“Meanwhile we shall express our darker purpose.” William Shakespeare, King Lear, 1.1.36
The late, great Ross MacDonald seemed to have some concerns that his labyrinthine plots and engaging metaphors overshadowed the character development of his series hero, Lew Archer. “When he turns sideways,” MacDonald once said, “you can barely see him.” I was a big fan of MacDonald’s work, but in some ways I have to agree with his assessment.
I had occasion to compare the movie versions of his novels (Harper and The Drowning Pool) with the novels a while back for a class I was teaching. Both movies featured Paul Newman as the redoubtable detective.
In The Moving Target, the first Archer book, the protagonist, Lew Archer, alludes to his impending divorce with a sense of sadness, but the subject is pretty much glossed over. As far as characterization, it’s almost like part of the wallpaper. Screenwriter William Goldman, a big MacDonald fan, had the good sense to use the divorce to develop the character in the movie version, Harper. (Newman insisted the name be changed from Archer to Harper due to his affinity for the letter H, and after successes like Hud and The Hustler, who could blame him?) The movie opens as Harper wakes up in his office, soaks his head in ice, forgoes a clean shave and slips into the same shirt he’d worn the day before. He also finds out he’s out of coffee and is forced to fish the old grounds out of the garbage to brew himself a wake-up cup. How’s that for character development? (Aside: if you want a real in-depth treat into the process of a really good writer, pick up the DVD of the movie and watch it while listening to Goldman’s commentary.)
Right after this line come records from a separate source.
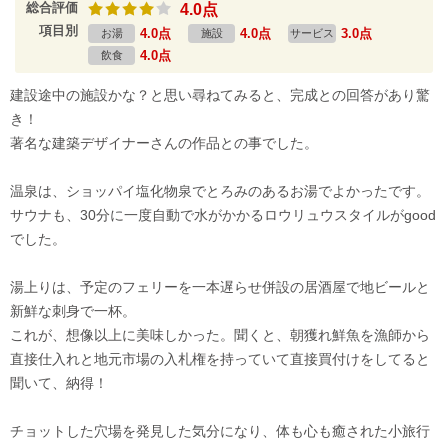
総合評価
4.0点
項目別
4.0点
4.0点
3.0点
お湯
施設
サービス
4.0点
飲食
建設途中の施設かな？と思い尋ねてみると、完成との回答があり驚
き！
著名な建築デザイナーさんの作品との事でした。
温泉は、ショッパイ塩化物泉でとろみのあるお湯でよかったです。
サウナも、30分に一度自動で水がかかるロウリュウスタイルがgood
でした。
湯上りは、予定のフェリーを一本遅らせ併設の居酒屋で地ビールと
新鮮な刺身で一杯。
これが、想像以上に美味しかった。聞くと、朝獲れ鮮魚を漁師から
直接仕入れと地元市場の入札権を持っていて直接買付けをしてると
聞いて、納得！
チョットした穴場を発見した気分になり、体も心も癒された小旅行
But on to our primary topic.
How important is character depth? Certainly, creating characters that are realistic and complex is an important technique that a writer should cultivate. Cardboard characters are the things of cliché and melodrama. Those of you old enough to remember the old Rocky and Bullwinkle show might recall the sinister agent, Boris Badenov (think: “bad enough”), and his female counterpart, the fetching Natasha Fatale. They were so mean and so cartoonish that even when they had live actors play them in the movie version, they seemed to be made of pure cardboard. We love to laugh at them, because they’re so one dimensional, but like their cartoon counterparts in most animated features, there is little emotional investment. When Yosemite Sam finds himself standing on thin air and about to fall hundreds of feet down the cliff while facing his perennial adversary, Bugs Bunny, the audience laughs as Sam mutters, “I hates you,’ and then drops. While there is nothing intrinsically funny about a man falling over the edge of a cliff, we don’t regard Sam as a “real” person, so it’s okay to find amusement in his misfortune. We don’t, for a moment, believe that any real harm will come to him.
So this might be a key point in our quest to create characters with depth. As writers, we should try to make our characters realistic. This is done by giving our heroes some faults, and our villains some redeeming qualities. The guy might be a killer, but he is kind to his mother and has a dog to which he is fiercely loyal. (Just make sure the dog is provided for after the villain is dispatched.) Most of us can relate to qualities like that, and remember, the villain is the hero of his own story. We can also relate to needing that morning cup of coffee so badly that fishing the old grounds out of the garbage might be an action of necessity. (Remember the aforementioned movie was made before there was a Starbucks on every corner.)
The word depth suggests both substance and complexity. The Chinese symbol of art and philosophy, the yin-yang, sums this concept up with perfect simplicity. A symbol for the duality of life, the circle is evenly divided into two halves, one white, one black, and in each of those sections a small circle of the opposite color decorates each of the colored halves. In everything black, there is a bit of white, and vice versa. Nothing is totally one dimensional. Writers take note and fashion your characters thusly.
Getting back to Ross MacDonald, he named his character Lew Archer in homage to Sam Spade’s partner, Miles Archer, in The Maltese Falcon. There’s no shortage of complex characters in that one, and perhaps MacDonald sought to emulate Hammett’s masterful creations. In fairness, I want to add that MacDonald’s Archer novels always contained complex and interesting secondary characters. His Lew Archer was more of an observer of the other characters' psychological traits. Ironically, I found MacDonald’s non-Archer novels a bit richer in protagonist development than the Archer books, for which he received his greatest praise. (Try reading Trouble Follow Me, Blue City, or The Dark Tunnel if you want a thrill-a-minute reading experience with engaging protagonists.) The key is to create interesting characters that catch the interest of the reader.
Well, it seems, as Edmund said in King Lear, “The wheel is come full circle.” So it’s time to cut this one off. Just remember that old yin/yang symbol and strive for harmony in all things, especially in creating characters with depth.